The listing below holds a line with "Mohali (Punjab), India" and a line with "query@nrilegalservices.com". Reproduce those two lines exactly, plus everything between them.

Start of Supplied records

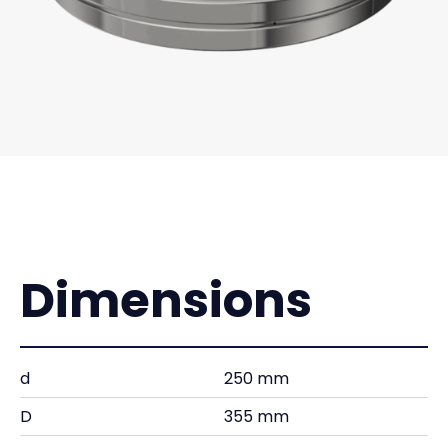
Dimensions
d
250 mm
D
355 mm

End of Supplied records
Start of Supplied records

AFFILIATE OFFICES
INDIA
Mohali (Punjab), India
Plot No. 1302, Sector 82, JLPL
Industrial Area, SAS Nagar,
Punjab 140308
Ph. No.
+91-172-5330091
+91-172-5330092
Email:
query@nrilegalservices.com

End of Supplied records
Start of Supplied records

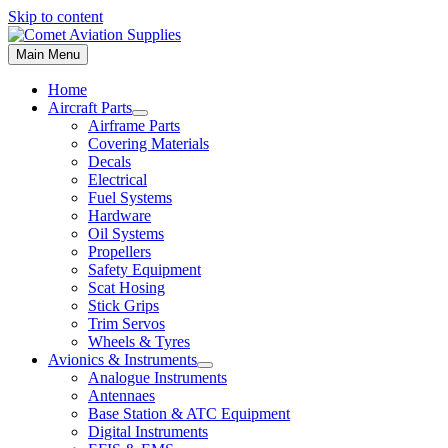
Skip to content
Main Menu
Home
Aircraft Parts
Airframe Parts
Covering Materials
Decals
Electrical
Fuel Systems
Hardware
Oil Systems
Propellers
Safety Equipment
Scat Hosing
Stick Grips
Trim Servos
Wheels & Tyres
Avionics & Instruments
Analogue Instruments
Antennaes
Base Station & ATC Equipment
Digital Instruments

End of Supplied records

[Response box]
Mohali (Punjab), India
Plot No. 1302, Sector 82, JLPL
Industrial Area, SAS Nagar,
Punjab 140308
Ph. No.
+91-172-5330091
+91-172-5330092
Email:
query@nrilegalservices.com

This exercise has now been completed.